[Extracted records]
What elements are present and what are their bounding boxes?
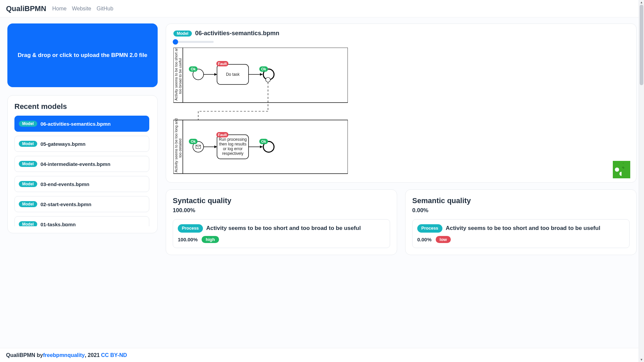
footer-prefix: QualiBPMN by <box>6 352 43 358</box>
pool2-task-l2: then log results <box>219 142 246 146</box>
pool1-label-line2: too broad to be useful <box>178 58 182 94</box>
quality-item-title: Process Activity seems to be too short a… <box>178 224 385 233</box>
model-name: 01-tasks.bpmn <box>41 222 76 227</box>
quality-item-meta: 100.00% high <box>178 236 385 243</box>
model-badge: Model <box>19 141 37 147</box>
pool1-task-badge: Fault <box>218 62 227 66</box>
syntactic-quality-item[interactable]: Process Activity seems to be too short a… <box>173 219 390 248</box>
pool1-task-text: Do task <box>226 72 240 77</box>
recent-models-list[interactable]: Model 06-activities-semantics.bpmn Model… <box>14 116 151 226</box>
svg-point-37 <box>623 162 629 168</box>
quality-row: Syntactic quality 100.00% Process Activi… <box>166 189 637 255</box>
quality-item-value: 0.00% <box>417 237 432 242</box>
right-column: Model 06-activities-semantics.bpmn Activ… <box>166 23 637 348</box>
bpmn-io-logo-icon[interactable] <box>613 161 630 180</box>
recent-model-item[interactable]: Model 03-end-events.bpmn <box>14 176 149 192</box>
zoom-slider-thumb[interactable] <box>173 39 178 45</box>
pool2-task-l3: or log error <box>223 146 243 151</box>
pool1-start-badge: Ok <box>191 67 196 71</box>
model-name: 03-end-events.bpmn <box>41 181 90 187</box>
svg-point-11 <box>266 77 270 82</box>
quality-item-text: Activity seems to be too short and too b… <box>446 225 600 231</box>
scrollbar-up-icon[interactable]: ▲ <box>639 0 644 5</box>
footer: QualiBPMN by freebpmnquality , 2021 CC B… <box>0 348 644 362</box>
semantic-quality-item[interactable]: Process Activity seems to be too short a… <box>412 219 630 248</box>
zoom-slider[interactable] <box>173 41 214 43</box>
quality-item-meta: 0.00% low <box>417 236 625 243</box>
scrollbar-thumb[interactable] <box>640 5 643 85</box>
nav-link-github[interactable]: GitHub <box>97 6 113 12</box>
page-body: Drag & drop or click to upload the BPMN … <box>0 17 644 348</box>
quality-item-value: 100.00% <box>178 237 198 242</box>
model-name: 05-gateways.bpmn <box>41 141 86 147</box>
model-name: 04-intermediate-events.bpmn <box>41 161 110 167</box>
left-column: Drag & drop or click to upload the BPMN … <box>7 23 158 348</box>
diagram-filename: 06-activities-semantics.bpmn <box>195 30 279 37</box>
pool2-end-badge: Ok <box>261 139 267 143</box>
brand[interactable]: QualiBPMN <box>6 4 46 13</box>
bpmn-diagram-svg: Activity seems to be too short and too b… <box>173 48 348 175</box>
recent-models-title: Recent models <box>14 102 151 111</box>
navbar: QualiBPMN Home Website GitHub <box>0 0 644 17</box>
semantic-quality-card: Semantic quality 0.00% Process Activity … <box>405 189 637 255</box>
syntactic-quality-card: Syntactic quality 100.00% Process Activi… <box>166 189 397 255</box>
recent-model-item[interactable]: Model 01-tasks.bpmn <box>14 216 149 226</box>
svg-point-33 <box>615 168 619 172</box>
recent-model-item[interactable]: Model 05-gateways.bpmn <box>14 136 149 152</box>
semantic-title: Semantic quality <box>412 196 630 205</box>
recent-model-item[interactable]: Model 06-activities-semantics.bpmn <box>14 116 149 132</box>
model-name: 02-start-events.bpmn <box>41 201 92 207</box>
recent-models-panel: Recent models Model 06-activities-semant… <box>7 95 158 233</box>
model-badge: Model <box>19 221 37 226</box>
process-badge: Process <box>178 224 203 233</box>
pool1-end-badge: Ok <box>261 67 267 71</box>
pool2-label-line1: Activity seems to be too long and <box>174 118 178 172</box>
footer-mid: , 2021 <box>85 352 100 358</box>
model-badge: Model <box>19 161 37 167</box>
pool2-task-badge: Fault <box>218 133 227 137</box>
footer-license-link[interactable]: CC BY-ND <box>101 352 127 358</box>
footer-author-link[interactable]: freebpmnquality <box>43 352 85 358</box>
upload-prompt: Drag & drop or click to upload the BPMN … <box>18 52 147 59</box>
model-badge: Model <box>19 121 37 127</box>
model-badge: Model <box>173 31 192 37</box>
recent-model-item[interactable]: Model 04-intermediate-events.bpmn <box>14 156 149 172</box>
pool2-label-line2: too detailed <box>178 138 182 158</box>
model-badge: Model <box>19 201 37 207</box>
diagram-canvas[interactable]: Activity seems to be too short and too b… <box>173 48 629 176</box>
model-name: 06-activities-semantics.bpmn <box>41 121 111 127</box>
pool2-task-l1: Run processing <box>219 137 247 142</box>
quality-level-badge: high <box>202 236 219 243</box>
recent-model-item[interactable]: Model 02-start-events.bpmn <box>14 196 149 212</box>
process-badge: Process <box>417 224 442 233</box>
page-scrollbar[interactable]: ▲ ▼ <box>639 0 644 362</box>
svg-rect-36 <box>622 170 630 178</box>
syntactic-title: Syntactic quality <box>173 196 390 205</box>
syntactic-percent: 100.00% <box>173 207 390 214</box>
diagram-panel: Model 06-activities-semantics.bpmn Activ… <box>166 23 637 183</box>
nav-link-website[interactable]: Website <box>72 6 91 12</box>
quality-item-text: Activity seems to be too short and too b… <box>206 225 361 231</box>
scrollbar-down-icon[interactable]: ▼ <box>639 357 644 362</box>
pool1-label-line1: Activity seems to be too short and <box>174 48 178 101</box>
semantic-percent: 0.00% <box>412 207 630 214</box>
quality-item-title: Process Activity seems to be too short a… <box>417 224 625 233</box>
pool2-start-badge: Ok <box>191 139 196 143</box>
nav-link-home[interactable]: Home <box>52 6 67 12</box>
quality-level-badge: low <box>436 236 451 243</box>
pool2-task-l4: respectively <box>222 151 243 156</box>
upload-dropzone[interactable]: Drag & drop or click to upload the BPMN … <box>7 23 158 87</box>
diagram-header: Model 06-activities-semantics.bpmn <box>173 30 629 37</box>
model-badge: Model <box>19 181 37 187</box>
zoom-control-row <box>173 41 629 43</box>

--

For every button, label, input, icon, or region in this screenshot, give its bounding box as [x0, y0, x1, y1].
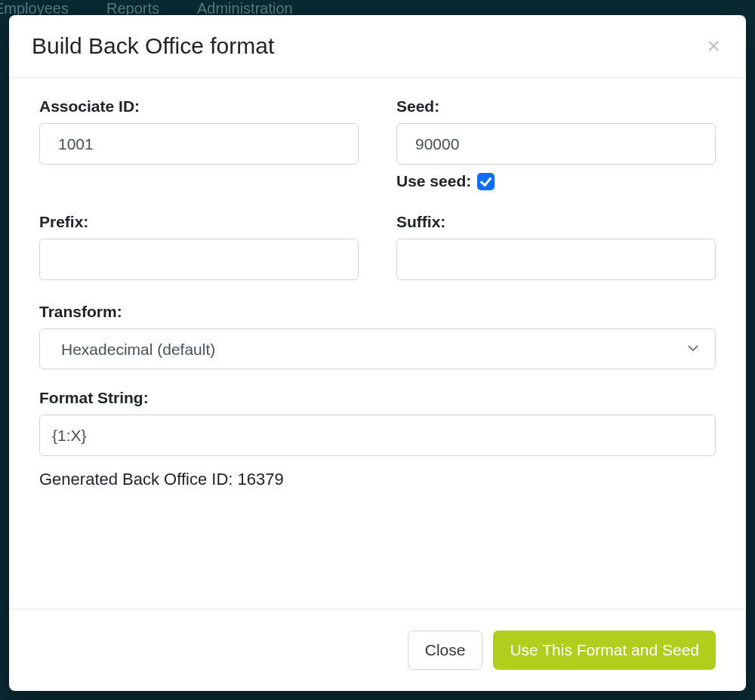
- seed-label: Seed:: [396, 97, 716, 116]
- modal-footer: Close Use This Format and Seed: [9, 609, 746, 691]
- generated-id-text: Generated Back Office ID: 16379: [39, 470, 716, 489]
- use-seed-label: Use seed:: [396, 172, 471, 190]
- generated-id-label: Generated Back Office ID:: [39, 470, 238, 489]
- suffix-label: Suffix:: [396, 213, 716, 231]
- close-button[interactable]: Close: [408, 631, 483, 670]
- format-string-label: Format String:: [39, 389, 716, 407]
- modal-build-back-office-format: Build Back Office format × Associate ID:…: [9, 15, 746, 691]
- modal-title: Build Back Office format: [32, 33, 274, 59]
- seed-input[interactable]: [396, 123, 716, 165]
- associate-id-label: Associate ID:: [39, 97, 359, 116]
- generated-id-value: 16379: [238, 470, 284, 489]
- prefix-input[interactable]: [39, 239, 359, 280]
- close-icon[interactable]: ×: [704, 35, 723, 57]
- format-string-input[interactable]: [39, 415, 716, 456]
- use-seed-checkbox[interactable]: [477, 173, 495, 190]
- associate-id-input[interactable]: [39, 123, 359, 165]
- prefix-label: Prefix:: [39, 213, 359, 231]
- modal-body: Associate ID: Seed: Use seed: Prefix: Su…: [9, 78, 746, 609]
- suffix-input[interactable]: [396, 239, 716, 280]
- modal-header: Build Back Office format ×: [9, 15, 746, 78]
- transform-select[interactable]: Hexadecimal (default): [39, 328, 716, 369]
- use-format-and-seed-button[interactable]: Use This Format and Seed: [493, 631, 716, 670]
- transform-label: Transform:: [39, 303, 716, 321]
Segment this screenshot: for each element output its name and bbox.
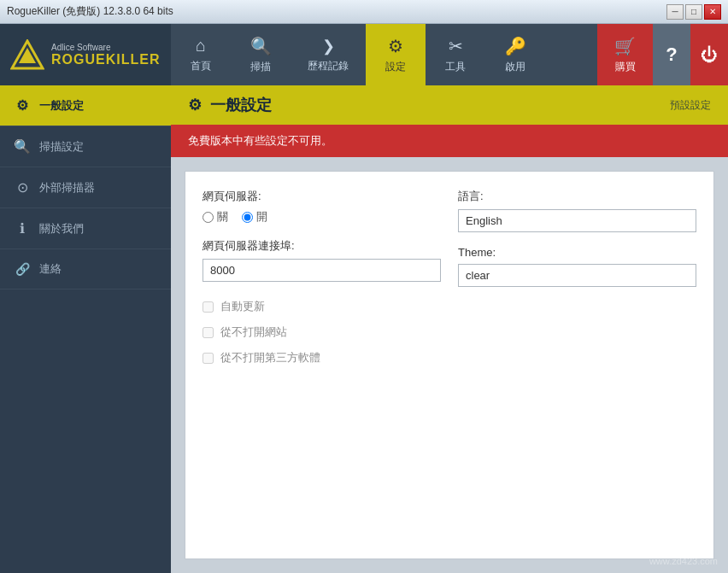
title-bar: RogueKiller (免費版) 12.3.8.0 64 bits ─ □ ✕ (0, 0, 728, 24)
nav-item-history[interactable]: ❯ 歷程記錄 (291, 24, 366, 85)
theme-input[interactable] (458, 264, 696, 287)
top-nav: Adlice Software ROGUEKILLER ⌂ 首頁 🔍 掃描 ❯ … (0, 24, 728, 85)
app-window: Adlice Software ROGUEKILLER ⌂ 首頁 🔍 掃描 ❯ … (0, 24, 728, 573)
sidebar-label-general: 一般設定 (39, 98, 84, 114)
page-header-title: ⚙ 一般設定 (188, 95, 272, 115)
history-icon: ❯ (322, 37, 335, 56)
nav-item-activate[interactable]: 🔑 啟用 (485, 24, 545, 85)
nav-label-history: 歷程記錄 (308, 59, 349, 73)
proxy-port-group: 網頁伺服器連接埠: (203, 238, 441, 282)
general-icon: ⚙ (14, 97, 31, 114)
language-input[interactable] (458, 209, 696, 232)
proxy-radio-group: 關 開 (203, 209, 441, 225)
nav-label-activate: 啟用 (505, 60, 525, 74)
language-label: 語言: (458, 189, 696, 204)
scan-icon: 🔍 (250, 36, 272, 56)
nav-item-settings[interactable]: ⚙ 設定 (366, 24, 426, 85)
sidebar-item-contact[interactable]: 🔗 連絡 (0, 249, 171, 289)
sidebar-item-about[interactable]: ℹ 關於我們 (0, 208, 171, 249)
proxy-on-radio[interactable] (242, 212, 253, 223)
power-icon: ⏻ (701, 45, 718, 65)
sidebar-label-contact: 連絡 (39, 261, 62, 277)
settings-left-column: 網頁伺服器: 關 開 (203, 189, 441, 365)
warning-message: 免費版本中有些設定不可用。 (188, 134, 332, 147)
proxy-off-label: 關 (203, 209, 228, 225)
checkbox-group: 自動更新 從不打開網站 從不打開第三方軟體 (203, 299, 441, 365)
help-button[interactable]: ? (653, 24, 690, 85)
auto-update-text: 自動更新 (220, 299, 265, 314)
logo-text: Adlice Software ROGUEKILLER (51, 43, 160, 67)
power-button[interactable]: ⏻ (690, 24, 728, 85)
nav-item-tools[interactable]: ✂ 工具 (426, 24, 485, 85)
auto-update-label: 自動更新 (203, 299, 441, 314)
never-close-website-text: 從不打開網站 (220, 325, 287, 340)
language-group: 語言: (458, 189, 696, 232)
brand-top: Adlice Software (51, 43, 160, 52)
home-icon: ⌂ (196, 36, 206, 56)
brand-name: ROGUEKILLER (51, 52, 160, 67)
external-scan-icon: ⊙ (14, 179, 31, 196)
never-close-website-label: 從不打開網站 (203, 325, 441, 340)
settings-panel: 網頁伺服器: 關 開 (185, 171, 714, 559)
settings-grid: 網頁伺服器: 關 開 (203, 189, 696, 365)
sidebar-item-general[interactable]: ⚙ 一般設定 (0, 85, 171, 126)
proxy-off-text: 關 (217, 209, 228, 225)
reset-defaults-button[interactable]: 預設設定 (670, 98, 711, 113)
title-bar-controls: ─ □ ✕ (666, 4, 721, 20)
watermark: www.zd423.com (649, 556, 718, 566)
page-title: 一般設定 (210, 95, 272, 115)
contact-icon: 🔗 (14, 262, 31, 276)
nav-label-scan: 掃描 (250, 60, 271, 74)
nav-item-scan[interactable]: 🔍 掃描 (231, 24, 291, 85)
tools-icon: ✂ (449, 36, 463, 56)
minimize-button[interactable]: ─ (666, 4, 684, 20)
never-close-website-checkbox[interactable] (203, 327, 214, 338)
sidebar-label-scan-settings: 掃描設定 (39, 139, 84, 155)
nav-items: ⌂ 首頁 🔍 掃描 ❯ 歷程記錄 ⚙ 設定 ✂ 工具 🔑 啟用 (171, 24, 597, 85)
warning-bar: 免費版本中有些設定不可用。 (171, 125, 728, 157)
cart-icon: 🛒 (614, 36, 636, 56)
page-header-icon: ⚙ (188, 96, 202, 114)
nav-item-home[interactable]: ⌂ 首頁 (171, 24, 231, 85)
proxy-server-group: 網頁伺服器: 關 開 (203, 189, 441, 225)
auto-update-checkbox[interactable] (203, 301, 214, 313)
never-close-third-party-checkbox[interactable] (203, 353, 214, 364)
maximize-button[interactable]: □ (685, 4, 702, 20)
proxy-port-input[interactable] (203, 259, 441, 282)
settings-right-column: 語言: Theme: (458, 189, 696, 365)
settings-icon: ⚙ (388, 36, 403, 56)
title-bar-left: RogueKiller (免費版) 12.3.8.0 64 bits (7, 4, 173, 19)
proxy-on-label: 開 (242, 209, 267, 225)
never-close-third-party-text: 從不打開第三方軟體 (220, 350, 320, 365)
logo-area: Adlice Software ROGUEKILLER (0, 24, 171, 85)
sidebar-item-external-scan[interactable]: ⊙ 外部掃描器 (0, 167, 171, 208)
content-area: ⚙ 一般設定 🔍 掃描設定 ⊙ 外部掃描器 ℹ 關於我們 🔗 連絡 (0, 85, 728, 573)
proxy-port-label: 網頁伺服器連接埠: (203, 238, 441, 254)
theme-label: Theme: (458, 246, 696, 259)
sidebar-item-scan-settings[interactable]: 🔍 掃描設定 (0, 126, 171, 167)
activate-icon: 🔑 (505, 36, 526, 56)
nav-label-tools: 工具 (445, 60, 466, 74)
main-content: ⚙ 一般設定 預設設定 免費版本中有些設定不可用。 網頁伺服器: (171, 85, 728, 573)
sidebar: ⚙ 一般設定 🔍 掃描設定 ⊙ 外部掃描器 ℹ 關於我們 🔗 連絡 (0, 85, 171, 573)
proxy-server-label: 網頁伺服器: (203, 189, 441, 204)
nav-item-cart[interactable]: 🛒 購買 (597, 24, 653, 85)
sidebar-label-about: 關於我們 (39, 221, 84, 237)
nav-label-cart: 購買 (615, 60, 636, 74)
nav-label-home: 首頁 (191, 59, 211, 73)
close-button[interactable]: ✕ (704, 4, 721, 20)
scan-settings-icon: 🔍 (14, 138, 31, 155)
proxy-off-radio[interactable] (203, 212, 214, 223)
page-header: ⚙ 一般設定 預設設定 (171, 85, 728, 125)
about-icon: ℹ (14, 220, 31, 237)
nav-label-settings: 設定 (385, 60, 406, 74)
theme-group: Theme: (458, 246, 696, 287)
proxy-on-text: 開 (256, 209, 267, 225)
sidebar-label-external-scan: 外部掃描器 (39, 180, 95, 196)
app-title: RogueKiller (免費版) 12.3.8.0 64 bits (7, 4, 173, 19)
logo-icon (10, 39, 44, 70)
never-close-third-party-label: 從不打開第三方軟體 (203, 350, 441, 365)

TASK OBJECTIVE
Which lines hold the string "tools"? Copy all of them from the data above.

RESPONSE
nav-item-tools[interactable]: ✂ 工具 (426, 24, 485, 85)
tools-icon: ✂ (449, 36, 463, 56)
nav-label-tools: 工具 (445, 60, 466, 74)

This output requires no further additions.